So, what are you allergic to? Gluten, nuts, dairy, green vegetables? Oh, and is that the kind of allergy that puts you in a frothing heap on the floor in need of an EpiPen or the more flexible kind, which lets you have just a little bit of whatever you say you're allergic to - you know, if it looks especially delicious on your dining companion's plate.
Eater spoke to some of the city's most popular and prestigious restaurants to get their stories of customers with clearly made-up allergies - with the promise of absolute anonymity. Diners - the kitchen is on to you.
* The problem is when someone says they have an allergy, we shut down a whole station which can put every diner's meal back ten minutes. We clean knives, cutting boards, everything - I created an entirely new dessert that wasn't on the menu for someone with a wheat and dairy allergy, only to see them have a bite of someone else's brownie and ice cream. Thanks for that.
* People come in with the cards - it's like a paragraph of all the things that they are allergic to it's always a bit pretentious, like, I've printed out and laminated a special card. Like, really? This one said she was allergic to kiwi, pineapple, blueberry, vegetables that are green - really? - legumes, everything, it was totally out of control and in the end all she wanted was a cheeseburger. Seriously, why didn't you just go to Wendy's?
* I had someone in Dine Out give me a 12-point list of everything they were allergic to from green and red peppers to vinegar, corn and all grains - and they are booking a set menu dinner. Real smart.
* Lettuce is the strangest one, there's literally nothing in that.
* It's becoming more and more prevalent, everyone is allergic to gluten, nuts have shifted out of popularity as the thing to be allergic to, not so much now - gluten is through the roof. You gotta go with what's fashionable right? So you come into an Italian restaurant, a pasta restaurant with your fashionable gluten allergy and then get upset if we can't cater to you.
* Someone actually came in and claimed to be allergic to carbohydrates the other day - that has to be the vaguest allergy ever. I called them out on that and demanded they explain it to me. We ended up with them saying they just wanted to avoid 'gluten, potato and flour' . They were looking for a green salad - and spoiler - there are carbs in that too.
* It's for attention, people just do this but who knows what goes on in their minds. I reckon it's about something Dr Phil said.
* I had someone tell me they were allergic to hazelnuts, but - he could eat hazelnuts if they've been roasted, oh, and it depended on what size they were too. I told them we processed them to add texture to the salad, he said, oh - that's OK then, so I asked 'what about the hazelnut oil we used in the vinaigrette?' No problem. So - what exactly is your hazelnut allergy here? Is this an ego thing? About getting attention? It blows my mind, it's so dumb, sure he had everyone's attention - we were all talking about him!

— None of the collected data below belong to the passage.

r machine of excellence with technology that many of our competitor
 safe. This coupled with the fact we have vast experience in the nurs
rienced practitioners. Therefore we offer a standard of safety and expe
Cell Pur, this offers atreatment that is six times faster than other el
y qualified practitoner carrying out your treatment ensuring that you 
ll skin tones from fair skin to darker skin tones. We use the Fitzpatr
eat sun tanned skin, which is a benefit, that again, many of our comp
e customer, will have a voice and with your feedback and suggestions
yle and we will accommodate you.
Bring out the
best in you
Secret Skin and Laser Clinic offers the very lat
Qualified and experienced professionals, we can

* I'm always sceptical about garlic allergies because I think it's more about worrying over bad breath.
* Sometimes people ask to meet you for a consult so they can give you a shopping list of allergies that they apparently have. If that's true - fine, but it feels like half the world has decided that they are allergic to gluten and it's easier to say that rather than, 'oh, it makes me bloated'.
* It's when people go with a blanket statement rather than something specific that I know it's bogus. I mean, 'I'm allergic to spice'. No, you're not.
* At the point where the damn laminated card comes out you just have to say "What do you want to eat?"
* Oh you know what I hate? When they say "I can't eat dairy at all, I'm allergic - but I really want this with the cheese topping" so you say, well, yeah, that's dairy. "Oh - I can have a little bit - that's fine." Guess what - that is not an allergy. Pro-rated allergies are the worst.
* My craziest is 'I'm allergic to onions but only if I can see them. So, it's OK in a sauce, but if I see them I'm allergic to them.' Sure you are, pal.
*It's not about what they're allergic to, it's about what they don't like - it's mostly total baloney. Some people are just incredibly uneducated about what goes into their food, so they end up being incredibly picky - ten years ago hardly anyone had a gluten allergy.
I've got a few favourites: a garlic allergy, so I say that there is garlic in the stock and they say it's okay in the sauce. Then someone who's apparently allergic to just the white part of a green onion and a customer who tells me a story about being allergic to sulfites - but they're drinking wine when they tell me.